▸ **Available data**:
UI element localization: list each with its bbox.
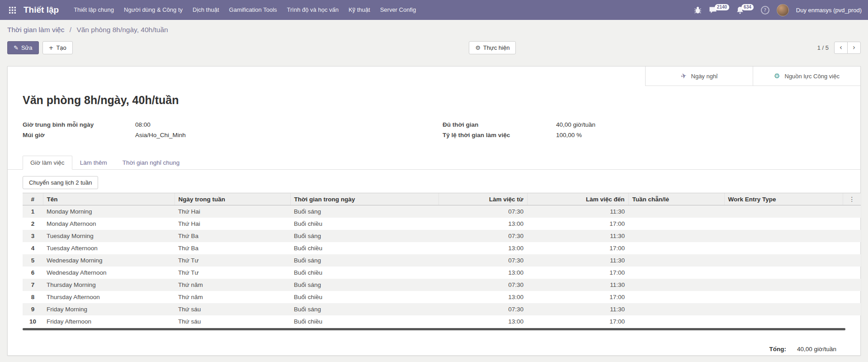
table-row[interactable]: 10Friday AfternoonThứ sáuBuổi chiều13:00… bbox=[23, 315, 861, 328]
debug-bug-icon[interactable] bbox=[694, 6, 702, 14]
menu-server-config[interactable]: Server Config bbox=[375, 0, 421, 20]
cell-from: 13:00 bbox=[439, 315, 527, 328]
cell-to: 11:30 bbox=[527, 254, 628, 267]
notifications-count-badge: 634 bbox=[741, 4, 754, 10]
help-icon[interactable]: ? bbox=[761, 6, 769, 14]
switch-two-week-button[interactable]: Chuyển sang lịch 2 tuần bbox=[23, 176, 98, 189]
top-navbar: Thiết lập Thiết lập chung Người dùng & C… bbox=[0, 0, 868, 20]
left-actions: ✎ Sửa + Tạo bbox=[7, 41, 73, 54]
menu-dich-thuat[interactable]: Dịch thuật bbox=[188, 0, 224, 20]
work-resources-stat-button[interactable]: ⚙ Nguồn lực Công việc bbox=[753, 67, 860, 86]
header-work-entry-type[interactable]: Work Entry Type bbox=[724, 193, 843, 205]
table-row[interactable]: 4Tuesday AfternoonThứ BaBuổi chiều13:001… bbox=[23, 242, 861, 254]
leaves-stat-button[interactable]: ✈ Ngày nghỉ bbox=[645, 67, 753, 86]
cell-to: 11:30 bbox=[527, 303, 628, 315]
cell-from: 07:30 bbox=[439, 303, 527, 315]
apps-menu-icon[interactable] bbox=[5, 0, 20, 20]
cell-day: Thứ sáu bbox=[175, 315, 290, 328]
edit-button[interactable]: ✎ Sửa bbox=[7, 41, 39, 54]
cell-to: 17:00 bbox=[527, 242, 628, 254]
table-row[interactable]: 8Thursday AfternoonThứ nămBuổi chiều13:0… bbox=[23, 291, 861, 303]
center-actions: ⚙ Thực hiện bbox=[73, 41, 817, 54]
user-avatar[interactable] bbox=[777, 4, 789, 16]
cell-from: 07:30 bbox=[439, 230, 527, 242]
cell-entry bbox=[724, 205, 843, 218]
messages-button[interactable]: 2140 bbox=[709, 6, 729, 14]
cell-to: 17:00 bbox=[527, 291, 628, 303]
menu-nguoi-dung-cong-ty[interactable]: Người dùng & Công ty bbox=[119, 0, 188, 20]
cell-day: Thứ năm bbox=[175, 279, 290, 291]
header-work-to[interactable]: Làm việc đến bbox=[527, 193, 628, 205]
app-title[interactable]: Thiết lập bbox=[24, 5, 59, 15]
table-row[interactable]: 9Friday MorningThứ sáuBuổi sáng07:3011:3… bbox=[23, 303, 861, 315]
cell-num: 5 bbox=[23, 254, 43, 267]
cell-period: Buổi sáng bbox=[290, 230, 439, 242]
header-day-period[interactable]: Thời gian trong ngày bbox=[290, 193, 439, 205]
cell-to: 11:30 bbox=[527, 230, 628, 242]
field-hours-per-day-label: Giờ trung bình mỗi ngày bbox=[23, 119, 135, 130]
row-trailing-cell bbox=[843, 291, 861, 303]
cell-entry bbox=[724, 303, 843, 315]
field-group-left: Giờ trung bình mỗi ngày 08:00 Múi giờ As… bbox=[23, 119, 443, 140]
field-work-time-rate: Tỷ lệ thời gian làm việc 100,00 % bbox=[443, 130, 845, 140]
grid-icon bbox=[9, 7, 16, 14]
work-hours-table: # Tên Ngày trong tuần Thời gian trong ng… bbox=[23, 193, 861, 328]
table-row[interactable]: 1Monday MorningThứ HaiBuổi sáng07:3011:3… bbox=[23, 205, 861, 218]
row-trailing-cell bbox=[843, 254, 861, 267]
notifications-button[interactable]: 634 bbox=[736, 6, 754, 14]
row-trailing-cell bbox=[843, 315, 861, 328]
header-week-even-odd[interactable]: Tuần chẵn/lẻ bbox=[628, 193, 724, 205]
action-menu-button[interactable]: ⚙ Thực hiện bbox=[469, 41, 516, 54]
table-total-row: Tổng: 40,00 giờ/tuần bbox=[23, 346, 845, 352]
cell-week bbox=[628, 291, 724, 303]
create-button[interactable]: + Tạo bbox=[42, 41, 73, 54]
cell-week bbox=[628, 230, 724, 242]
total-label: Tổng: bbox=[769, 346, 786, 352]
control-panel: Thời gian làm việc / Văn phòng 8h/ngày, … bbox=[0, 20, 868, 55]
working-hours-tab-content: Chuyển sang lịch 2 tuần # Tên Ngày trong… bbox=[8, 170, 860, 352]
cell-entry bbox=[724, 267, 843, 279]
optional-columns-icon[interactable]: ⋮ bbox=[843, 193, 861, 205]
field-timezone-label: Múi giờ bbox=[23, 130, 135, 140]
menu-thiet-lap-chung[interactable]: Thiết lập chung bbox=[69, 0, 119, 20]
cell-period: Buổi sáng bbox=[290, 205, 439, 218]
menu-trinh-do-hoc-van[interactable]: Trình độ và học vấn bbox=[282, 0, 344, 20]
table-row[interactable]: 3Tuesday MorningThứ BaBuổi sáng07:3011:3… bbox=[23, 230, 861, 242]
table-bottom-scrollbar[interactable] bbox=[23, 328, 845, 330]
tab-global-leaves[interactable]: Thời gian nghỉ chung bbox=[115, 156, 188, 170]
header-work-from[interactable]: Làm việc từ bbox=[439, 193, 527, 205]
header-name[interactable]: Tên bbox=[43, 193, 175, 205]
cell-day: Thứ sáu bbox=[175, 303, 290, 315]
row-trailing-cell bbox=[843, 218, 861, 230]
plane-icon: ✈ bbox=[680, 71, 687, 81]
breadcrumb-current: Văn phòng 8h/ngày, 40h/tuần bbox=[76, 26, 168, 33]
table-row[interactable]: 5Wednesday MorningThứ TưBuổi sáng07:3011… bbox=[23, 254, 861, 267]
cell-period: Buổi chiều bbox=[290, 315, 439, 328]
tab-working-hours[interactable]: Giờ làm việc bbox=[23, 156, 72, 170]
cell-day: Thứ năm bbox=[175, 291, 290, 303]
header-index[interactable]: # bbox=[23, 193, 43, 205]
cell-period: Buổi chiều bbox=[290, 242, 439, 254]
table-row[interactable]: 6Wednesday AfternoonThứ TưBuổi chiều13:0… bbox=[23, 267, 861, 279]
user-menu[interactable]: Duy enmasys (pvd_prod) bbox=[796, 7, 862, 14]
leaves-stat-label: Ngày nghỉ bbox=[691, 73, 718, 80]
tab-overtime[interactable]: Làm thêm bbox=[72, 156, 115, 170]
pager-next-button[interactable]: › bbox=[847, 42, 861, 54]
cell-week bbox=[628, 279, 724, 291]
menu-gamification-tools[interactable]: Gamification Tools bbox=[224, 0, 282, 20]
table-row[interactable]: 2Monday AfternoonThứ HaiBuổi chiều13:001… bbox=[23, 218, 861, 230]
cell-num: 4 bbox=[23, 242, 43, 254]
cell-period: Buổi sáng bbox=[290, 279, 439, 291]
cell-week bbox=[628, 303, 724, 315]
cell-week bbox=[628, 267, 724, 279]
pager-previous-button[interactable]: ‹ bbox=[834, 42, 848, 54]
menu-ky-thuat[interactable]: Kỹ thuật bbox=[344, 0, 375, 20]
cell-week bbox=[628, 254, 724, 267]
cell-entry bbox=[724, 230, 843, 242]
row-trailing-cell bbox=[843, 242, 861, 254]
cell-entry bbox=[724, 279, 843, 291]
table-row[interactable]: 7Thursday MorningThứ nămBuổi sáng07:3011… bbox=[23, 279, 861, 291]
breadcrumb-parent-link[interactable]: Thời gian làm việc bbox=[7, 26, 64, 33]
header-day-of-week[interactable]: Ngày trong tuần bbox=[175, 193, 290, 205]
cell-period: Buổi chiều bbox=[290, 291, 439, 303]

▸ **Task to complete**: Copy, from the material above, each line in which the string "trong" occurs.

▸ **Output of the exercise**:
header-day-period[interactable]: Thời gian trong ngày bbox=[290, 193, 439, 205]
work-hours-table: # Tên Ngày trong tuần Thời gian trong ng… bbox=[23, 193, 861, 328]
working-hours-tab-content: Chuyển sang lịch 2 tuần # Tên Ngày trong… bbox=[8, 170, 860, 352]
header-day-of-week[interactable]: Ngày trong tuần bbox=[175, 193, 290, 205]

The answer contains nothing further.